Following Michael Brown Verdict, Nation Urged to Stay Safe Distance from Social Media

by Rob Smat

OVAL OFFICE, D.C. — President Obama, as well as numerous political and public officials, have taken to the airwaves to begin damage control following the controversial result of the non-indictment of Michael Brown’s killer, Darren Wilson.

Due to dangerous conditions, these figures have unanimously agreed that all citizens should remain safely sheltered from all forms of social media for the next 24 to 48 hours.

“We can’t know the full impact of this verdict until we’re removed from it by a day or two. Until that point, we would strongly advise all Americans resist logging in to Facebook, Twitter, and Yik Yak until the situation has calmed down,” stated President Obama.

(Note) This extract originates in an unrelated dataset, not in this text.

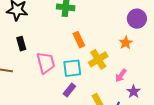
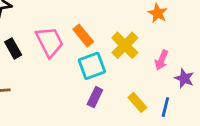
orange rectangle: (79, 40) -> (83, 35), moved
pink trapezoid: (46, 63) -> (50, 42), moved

Obama’s press secretary went on to cite specifics, noting that such Internet platforms contained dangers including “lengthy rants,” “ad hominem attacks,” “dangerous levels of hashtag,” and, “distrust or ignorance of the United States legal system.” All of which, in combination, can produce a dangerous chemical reaction to catalyze profile blocks and unfollows.

The President and his staff will use traditional means of communication – such as television and radio – to let the nation know when a return to social media is safe. In the meantime, regular social media users should protect themselves in safe wifi-free zones, and allow law enforcement to maintain calm on the web.

At press time, Google+ and LinkedIn were in no danger of vicious political opinionating or usage of any sort.